Test name: Combination Testing - Next Generation Sequencing (NGS) / Microarray
Indications for Combination Testing:
- Developmental delay(DD) / Intellectual disability (ID)
- Autism spectrum (ASD) and other Neurodevelopmental disorders
- Dysmorphic features
- Congenital anomalies
- Seizure disorders
- Neuromuscular disorders
- Imprinting-associated disorders, such as: Angelman syndrome (AS) and Prader-Willi syndrome (PWS)
- Suspected consanguinity
Combination Test Information:
- Combination testing combines our Autism/Intellectual Disability/Multiple Anomalies Next Generation Sequencing Panel AND our High Density SNP Microarray to provide your patients with our laboratory’s comprehensive assessment for common genetic causes of autism, intellectual disabilities, and multiple congenital anomalies.
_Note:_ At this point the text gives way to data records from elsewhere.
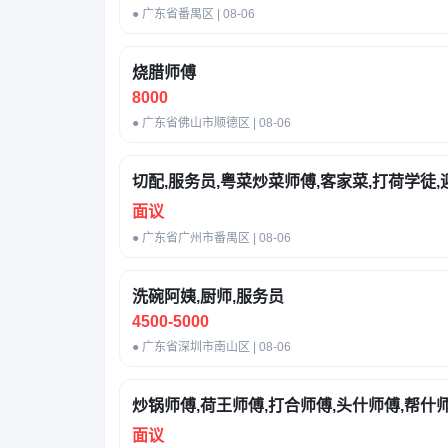
● 广东省番禺区 | 08-06
烧腊师傅
8000
● 广东省佛山市顺德区 | 08-06
切配,服务员,粤菜炒菜师傅,客家菜,打荷学徒,
面议
● 广东省广州市番禺区 | 08-06
洗碗阿姨,厨师,服务员
4500-5000
● 广东省深圳市南山区 | 08-06
炒锅师傅,荷王师傅,打合师傅,头什师傅,帮什
面议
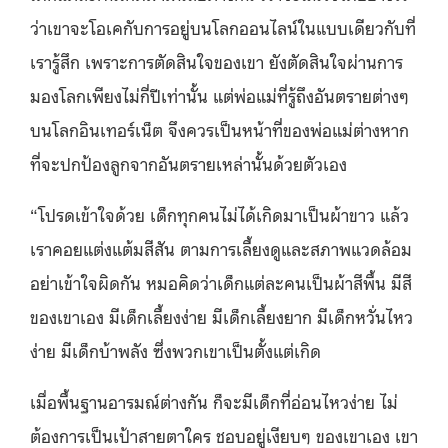
ว่าเขาจะโอเคกับการอยู่บนโลกออนไลน์ในแบบเดียวกับที่
เรารู้สึก เพราะการตัดสินใจของเขา ยังตัดสินใจผ่านการ
มองโลกเพียงไม่กี่ปีเท่านั้น แต่พ่อแม่ที่รู้ถึงอันตรายต่างๆ
บนโลกอินเทอร์เน็ต จึงควรเป็นหน้าที่ของพ่อแม่ต่างหาก
ที่จะปกป้องลูกจากอันตรายเหล่านั้นด้วยตัวเอง
“โปรดเข้าใจด้วย เด็กทุกคนไม่ได้เกิดมาเป็นผ้าขาว แล้ว
เราคอยแต่งแต้มสีสัน ตามการเลี้ยงดูและสภาพแวดล้อม
อย่าเข้าใจผิดกัน หมอคิดว่าเด็กแต่ละคนเป็นผ้าสีพื้น มีสี
ของเขาเอง มีเด็กเลี้ยงง่าย มีเด็กเลี้ยงยาก มีเด็กหวั่นไหว
ง่าย มีเด็กบ้าพลัง ซึ่งพวกเขาเป็นตั้งแต่เกิด
เมื่อพื้นฐานอารมณ์ต่างกัน ก็จะมีเด็กที่อ่อนไหวง่าย ไม่
ต้องการเป็นเป้าสายตาใคร ชอบอยู่เงียบๆ ของเขาเอง เขา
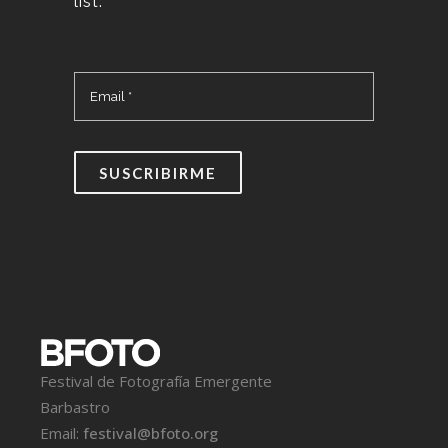
list:
Festival de Fotografía Emergente
Barbastro
Email:
festival@bfoto.org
- Our Combination Test is designed to be most helpful when a patient has findings suspicious of multiple potential genetic causes (microdeletions, microduplications, isodisomy, single gene conditions, etc.), generally the result of clinical ambiguity due to marked phenotypic overlap between various syndromes or numerous genetic causes for a single disorder.
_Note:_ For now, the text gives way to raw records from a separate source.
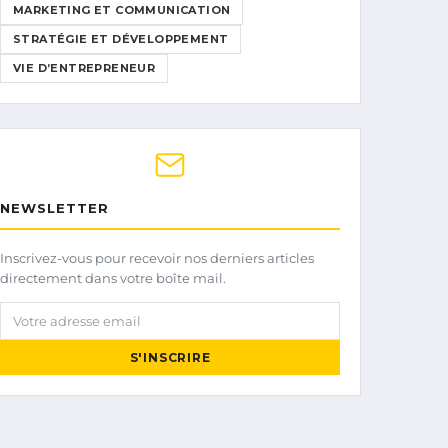
MARKETING ET COMMUNICATION
STRATÉGIE ET DÉVELOPPEMENT
VIE D’ENTREPRENEUR
NEWSLETTER
Inscrivez-vous pour recevoir nos derniers articles
directement dans votre boîte mail.
Votre adresse email
S'INSCRIRE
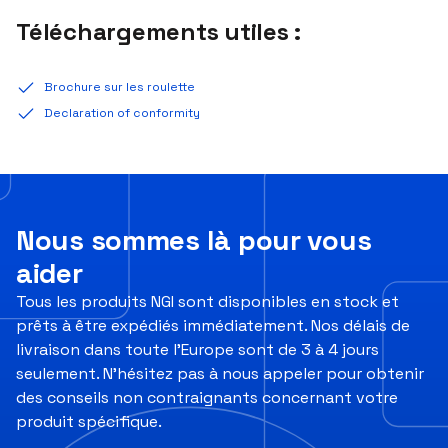
Téléchargements utiles :
Brochure sur les roulette
Declaration of conformity
Nous sommes là pour vous
aider
Tous les produits NGI sont disponibles en stock et
prêts à être expédiés immédiatement. Nos délais de
livraison dans toute l’Europe sont de 3 à 4 jours
seulement. N’hésitez pas à nous appeler pour obtenir
des conseils non contraignants concernant votre
produit spécifique.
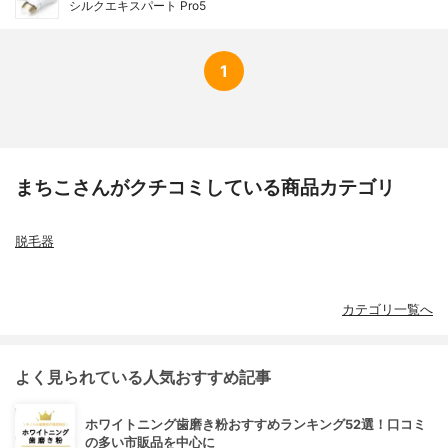
シルクエキスパート Pro5
1
まちこさんがクチコミしている商品カテゴリ
脱毛器
カテゴリ一覧へ
よく見られている人気おすすめ記事
ホワイトニング歯磨き粉おすすめランキング52選！口コミ
の多い市販品を中心に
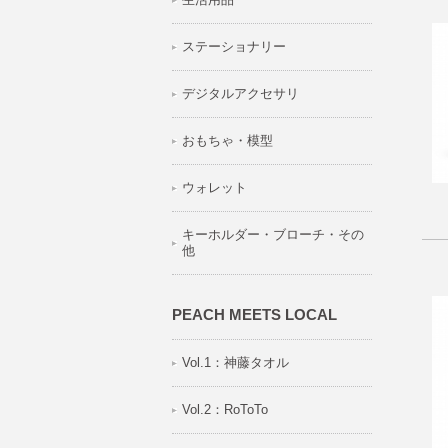
ステーショナリー
デジタルアクセサリ
おもちゃ・模型
ウォレット
キーホルダー・ブローチ・その
他
PEACH MEETS LOCAL
Vol.1：神藤タオル
Vol.2：RoToTo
- Ordering our Combination Test, rather than ordering the component tests sequentially, shortens the turnaround time for test results.
- Combination testing requires a single sample submission, ideal for difficult to draw patients.
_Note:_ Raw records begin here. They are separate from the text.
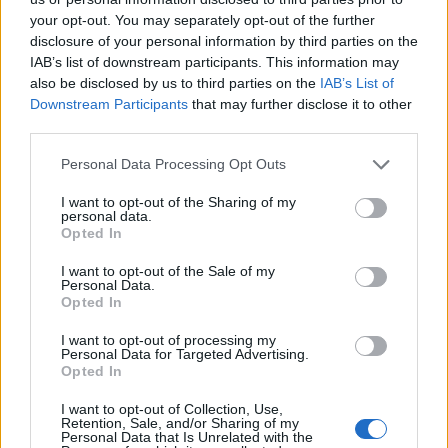
your opt-out. You may separately opt-out of the further
disclosure of your personal information by third parties on the
IAB’s list of downstream participants. This information may
also be disclosed by us to third parties on the
IAB’s List of
Downstream Participants
that may further disclose it to other
A rovat további cikkei
third parties.
Personal Data Processing Opt Outs
I want to opt-out of the Sharing of my
personal data.
Opted In
I want to opt-out of the Sale of my
Personal Data.
Opted In
I want to opt-out of processing my
Personal Data for Targeted Advertising.
Opted In
I want to opt-out of Collection, Use,
Retention, Sale, and/or Sharing of my
Personal Data that Is Unrelated with the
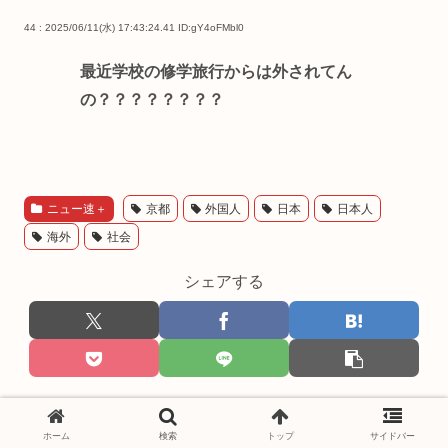
44 : 2025/06/11(水) 17:43:24.41
ID:gY4oFMbl0
最近学校の修学旅行からは外されてん
の？？？？？？？？
ニュー速＋
京都
外国人
日本
日本人
海外
社会
シェアする
ホーム
検索
トップ
サイドバー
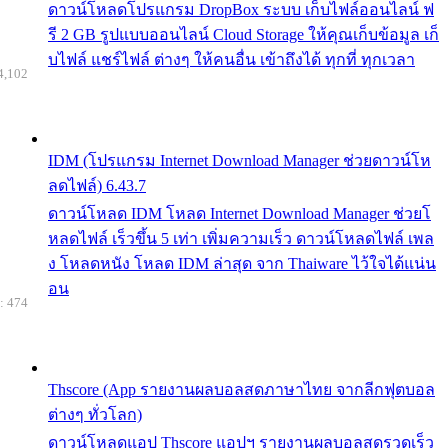
ดาวน์โหลดโปรแกรม DropBox ระบบ เก็บไฟล์ออนไลน์ ฟ
รี 2 GB รูปแบบออนไลน์ Cloud Storage ให้คุณเก็บข้อมูล เก็
บไฟล์ แชร์ไฟล์ ต่างๆ ให้คนอื่น เข้าถึงได้ ทุกที่ ทุกเวลา
4,102
IDM (โปรแกรม Internet Download Manager ช่วยดาวน์โห
ลดไฟล์) 6.43.7
ดาวน์โหลด IDM โหลด Internet Download Manager ช่วยโ
หลดไฟล์ เร็วขึ้น 5 เท่า เพิ่มความเร็ว ดาวน์โหลดไฟล์ เพล
ง โหลดหนัง โหลด IDM ล่าสุด จาก Thaiware ไว้ใจได้แน่น
อน
: 474
Thscore (App รายงานผลบอลสดภาษาไทย จากลีกฟุตบอล
ต่างๆ ทั่วโลก)
ดาวน์โหลดแอป Thscore แอปฯ รายงานผลบอลสดรวดเร็ว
- Both Next Generation Sequencing and SNP Microarray technologies provide cost-effective advantages over traditional testing methods such as Sanger sequencing, previous microarrays, and FISH testing.
- Combination testing is NOT whole exome sequencing or whole genome sequencing and does not detect small partial or whole gene deletions and duplications, balanced chromosome rearrangements, or low level mosaicism. The test will only identify single gene mutations in the genes included on the Autism/Intellectual Disability/Multiple Anomalies Next Generation Sequencing Panel.
- For more detailed information regarding the components of the Combination Test, please see the test’s respective webpages, Autism/Intellectual Disability/Multiple Anomalies Next Generation Sequencing Panel and High Density SNP Microarray.
- Our Combination Test will not identify small partial or whole gene deletions and duplications. For some genes, deletion and duplication analysis by an additional testing method, such as Multiple Ligation Probe Analysis (MLPA), may be indicated.
- For some indications, additional genetic testing may be appropriate. For example, if an imprinting disorder, such as Angelman syndrome, is suspected, methylation analysis may be indicated. Recommendations for additional testing differ based on the disorder suspected.
- If trisomy 13, 18, or 21 (Down syndrome) is suspected, chromosome analysis is recommended as the first-tier test.
- Depending on the clinical presentation of a patient, a disease specific Next Generation Sequencing panel may be most appropriate.
For questions regarding the usefulness of complementary testing for your patient, please call our laboratory at 402-559-5070 and ask to speak with a laboratory genetic counselor.
Specimen Requirements: Test kits are available – please contact the laboratory
- Blood: One 3-5 ml EDTA (purple top) tube
- For patients who have not previously been tested on NGS: Autism/ID/MA Panel GeneList1
- NGS: Autism/ID/MA Expanded Panel: 81302, 81321, and 81405(x3)
- High Density SNP Array: 81229 and 88230
Pricing: Contact the laboratory billing staff for current costs
Required Forms: Postnatal Test Request Form
Turn-around time: Results are typically available in 6-10 weeks
- ARTICLE: Chromosomal Microarray Is a First-Tier Clinical Diagnostic Test for Individuals with Developmental Disabilities or Congenital Anomalies. Am J Hum Gen 2010.
Step-by-step ordering instructions:
1) Access the postnatal test request form on the Human Genetics Laboratory website.
2) Complete the 2-page form. Under TEST SELECTION, mark the box next to the Combination Testing: NGS / Microarray to order tests simultaneously.
3) When ordering tiered testing, such as one test at a time, under SPECIAL TEST INSTRUCTIONS, indicate the order in which you would like the tests performed. For example, “Please complete microarray first. If negative, reflex to Next Gen Sequencing.”
4) Provide any clinical information that may be important for interpretation.
5) Obtain insurance pre-authorization when necessary; forms available.
6) Following HGL shipping & handling requirements, send completed test request form and specimen at room temperature within 24 hours of collection.